[Sig] Presentations on Shell Scripting

Randy Kramer rhkramer@fast.net
Thu, 24 May 2001 11:07:45 -0400


This started out by trying to summarize what has been offered or
requested so far.  Then I went off on a tangent, attempting to show the
Concept --> Design --> Pseudocode --> Program process for a script.  It
is not finished, as I am in the midst of the Design --> Pseudocode steps
and am seeking comments from my colleagues (everyone on the list) and
the customer (Dan).

It is written pretty roughly, consider it typed on the back of a napkin,
because we are in the "back of a napkin" phase of Design.
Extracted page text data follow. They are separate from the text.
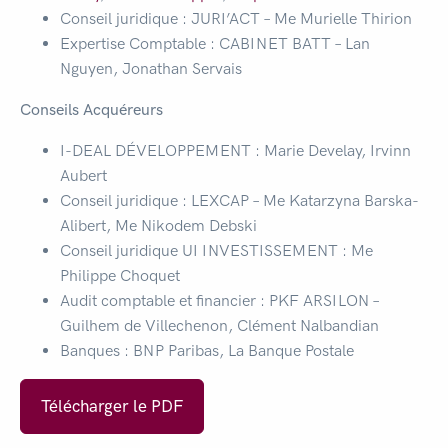
Conseil juridique : JURI’ACT – Me Murielle Thirion
Expertise Comptable : CABINET BATT – Lan
Nguyen, Jonathan Servais
Conseils Acquéreurs
I-DEAL DÉVELOPPEMENT : Marie Develay, Irvinn
Aubert
Conseil juridique : LEXCAP – Me Katarzyna Barska-
Alibert, Me Nikodem Debski
Conseil juridique UI INVESTISSEMENT : Me
Philippe Choquet
Audit comptable et financier : PKF ARSILON –
Guilhem de Villechenon, Clément Nalbandian
Banques : BNP Paribas, La Banque Postale
Télécharger le PDF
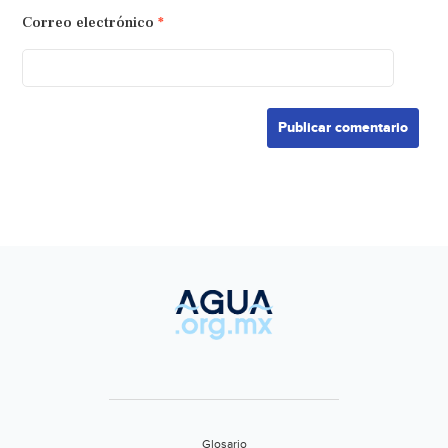
Correo electrónico
*
Glosario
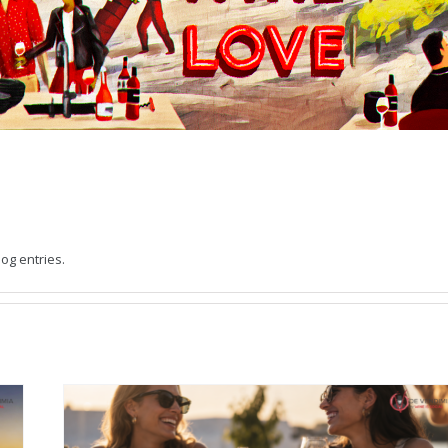
og entries.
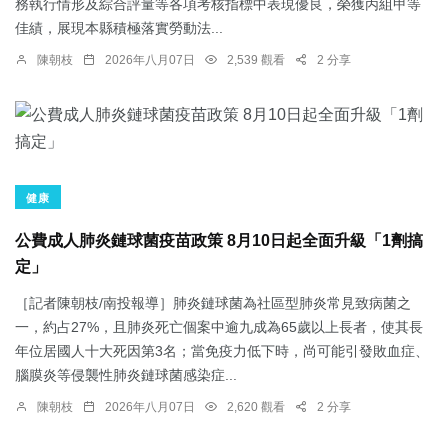
務執行情形及綜合評量等各項考核指標中表現優良，榮獲丙組甲等
佳績，展現本縣積極落實勞動法...
陳朝枝
2026年八月07日
2,539 觀看
2 分享
健康
公費成人肺炎鏈球菌疫苗政策 8月10日起全面升級「1劑搞
定」
［記者陳朝枝/南投報導］肺炎鏈球菌為社區型肺炎常見致病菌之
一，約占27%，且肺炎死亡個案中逾九成為65歲以上長者，使其長
年位居國人十大死因第3名；當免疫力低下時，尚可能引發敗血症、
腦膜炎等侵襲性肺炎鏈球菌感染症...
陳朝枝
2026年八月07日
2,620 觀看
2 分享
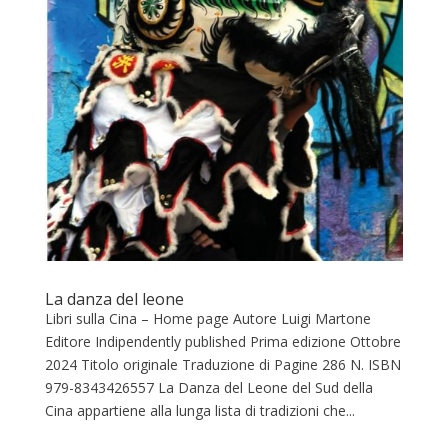
La danza del leone
Libri sulla Cina – Home page Autore Luigi Martone
Editore Indipendently published Prima edizione Ottobre
2024 Titolo originale Traduzione di Pagine 286 N. ISBN
‎979-8343426557 La Danza del Leone del Sud della
Cina appartiene alla lunga lista di tradizioni che...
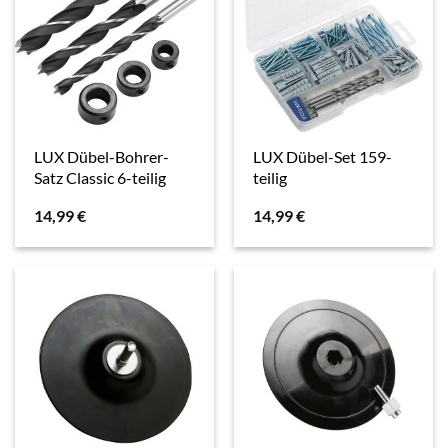
LUX Dübel-Bohrer-
LUX Dübel-Set 159-
Satz Classic 6-teilig
teilig
14,99
€
14,99
€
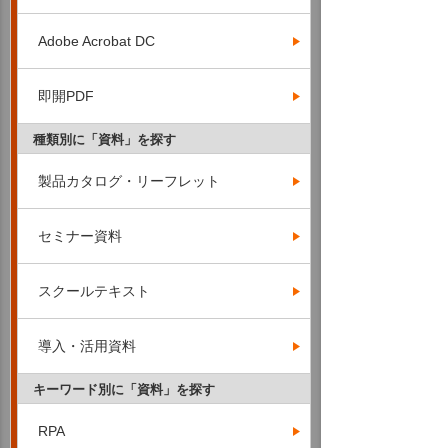
Adobe Acrobat DC
即開PDF
種類別に「資料」を探す
製品カタログ・リーフレット
セミナー資料
スクールテキスト
導入・活用資料
キーワード別に「資料」を探す
RPA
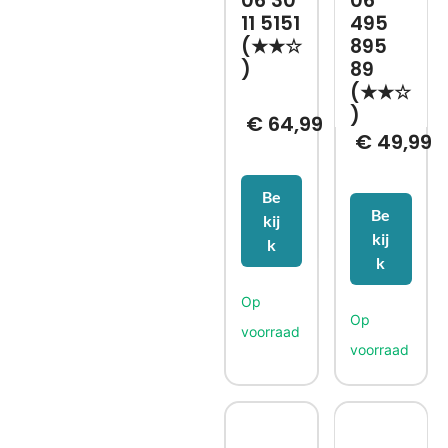
06 30
06
11 5151
495
(★★☆
895
)
89
(★★☆
)
€
64,99
€
49,99
Be
Be
kij
kij
k
k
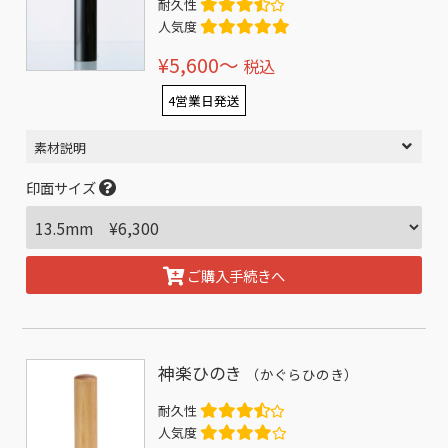
耐久性
人気度
¥5,600〜
税込
4営業日発送
素材説明
印面サイズ
ご購入手続きへ
神楽ひのき
（かぐらひのき）
耐久性
人気度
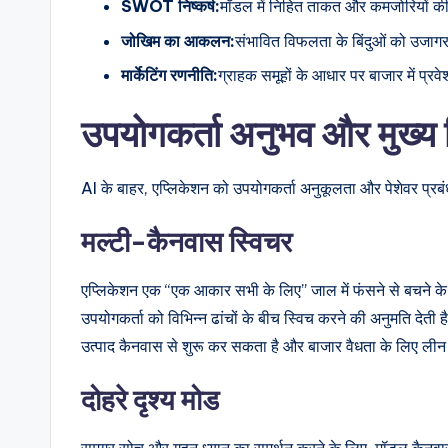
SWOT निष्कर्ष:
मॉडल में निहित ताकत और कमजोरियों 
जोखिम का आकलन:
संभावित विफलता के बिंदुओं को उजा
मार्केटिंग रणनीति:
ग्राहक समूहों के आधार पर बाजार में प्रव
उपयोगकर्ता अनुभव और मुख्य व
AI के बाहर, एप्लिकेशन को उपयोगकर्ता अनुकूलता और पेशेवर प्रबं
मल्टी-कैनवास स्विचर
एप्लिकेशन एक “एक आकार सभी के लिए” जाल में फंसने से बचने क
उपयोगकर्ता को विभिन्न ढांचों के बीच स्विच करने की अनुमति देती
उत्पाद कैनवास से शुरू कर सकता है और बाजार वैधता के लिए लीन 
दोहरे दृश्य मोड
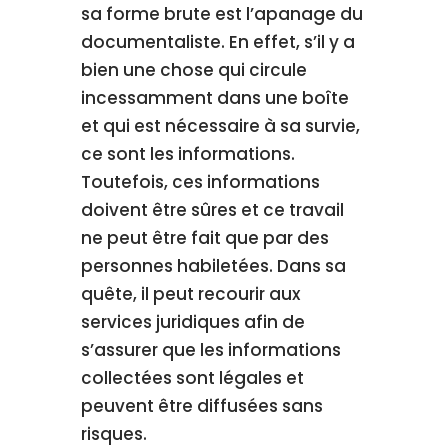
sa forme brute est l’apanage du
documentaliste. En effet, s’il y a
bien une chose qui circule
incessamment dans une boîte
et qui est nécessaire à sa survie,
ce sont les informations.
Toutefois, ces informations
doivent être sûres et ce travail
ne peut être fait que par des
personnes habiletées. Dans sa
quête, il peut recourir aux
services juridiques afin de
s’assurer que les informations
collectées sont légales et
peuvent être diffusées sans
risques.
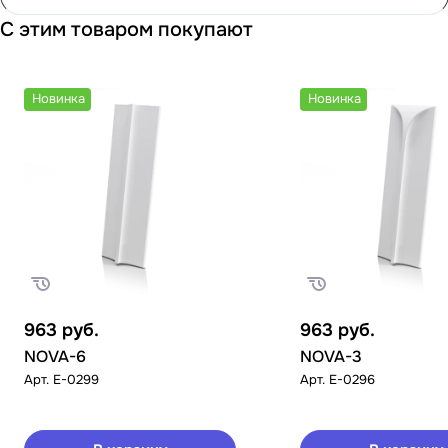
С этим товаром покупают
Новинка
Новинка
963
руб.
963
руб.
NOVA-6
NOVA-3
Арт.
E-0299
Арт.
E-0296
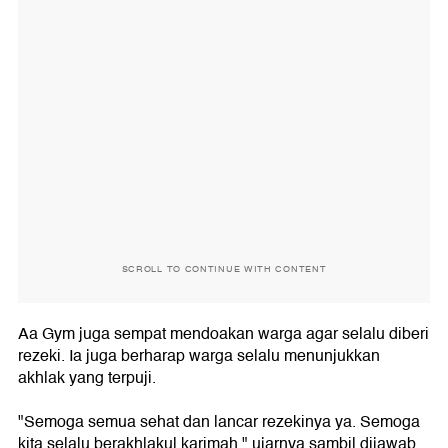
SCROLL TO CONTINUE WITH CONTENT
Aa Gym juga sempat mendoakan warga agar selalu diberi
rezeki. Ia juga berharap warga selalu menunjukkan
akhlak yang terpuji.
"Semoga semua sehat dan lancar rezekinya ya. Semoga
kita selalu berakhlakul karimah," ujarnya sambil dijawab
After some feedback, I may continue (or someone else may pick up the
ball).

At least two volunteers:

Brian Hechinger
Paul Ryan

And several suggested topics:

-Bourne (bash?) scripts (Brian?)
-Korn scripts (Paul, slides from 3 day course)
-Perl scripts (Paul?)
-Vi (sort of unrelated) (Paul)
-How to Write a Script (requested, no volunteer)
-Explain selected scripts (rc.d, etc.) (suggested, no volunteer)
-Write requested scripts, possibly in more than one shell for comparison
(suggested, no volunteer)
-(Paul has written one script in response to Dan's suggestion -- Dan --
do you see that as meeting your "needs" or were you looking for a script
that extracts the file names from an ls of the directory and the song
names from the separate file, and rewrites the file name?  (Can that be
done? -- I think so, maybe takes Perl -- need to know more about how the
song names are stored in the file -- are they in order by track number,
do they include the track number??)  

<beginning of Major Aside and Digression -- look for end marker near end
of email>

Discussing this leads into "How to Write a Script" -- Dan has put forth
a Concept (or desire) and provided some information about the available
inputs and desired outputs.

Paul has provided a script that confirms there is one way to do at least
part of the task.

I have questioned (in the list above) whether that is the entire task,
and raised a few questions that require more knowledge of the available
inputs and more knowledge of the desired results -- we are engaged in
Design and Paul has provided more than Pseudocode to address a portion
(or all) of the task.  (But, in another sense it is pseudocode -- if we
eventually need to switch to Perl to do the entire task, Paul's ksh code
would have to be rewritten in Perl, or incorporated in the Perl
somehow.)

Inventing a concept (or desire, or requirement) is either the toughest
or easiest part of the task, and I'm not going to talk about that in
this note -- in this case we were handed a requirement, request, or
concept.

Once you have a concept (or requirement), I try to gather information
about the available inputs, the desired outputs, and the available
tools.  The more I program in a given language, the more I know about
the available tools, so that, after a while, I don't have to spend a lot
of time investigating the available tools but know many of them from
past experience (still, I want to watch for new tools that might be
helpful).

Some concepts or requirements might be simple enough that you go from
the inputs to the outputs in one step (one command, or one set of
related commands).  An example -- say I want to know what files are in a
given directory -- if I know the name of that directory, I can get the
list in one step using ls.  

If I can't see how to achieve the result in one step, I have to think
about what steps I could use to get from the inputs to the desired
outputs.  There is always more than one possible set of steps to
accomplish this (especially if you consider more than one programming
language).  

Your experience (or your experience plus the experience of your
colleagues) and ancillary requirements (like how much computer power is
available, are their limits on the amount of time, memory, bandwidth, or
whatever to perform the task) will influence how much time and effort
you put into thinking of and considering alternate approaches.  If you
know there is an ls command, you have a computer that runs the ls
command, the outputs of the ls command meet your needs, and it works
fast enough, it is probably not worth looking for an alternative.  (If
somebody tells you there is an alternative, and it is faster, easier,
the output is nicer, or whatever, you might or might not investigate it
further, depending on your available time, or whether you or your
"customer" is satisfied with the current results.)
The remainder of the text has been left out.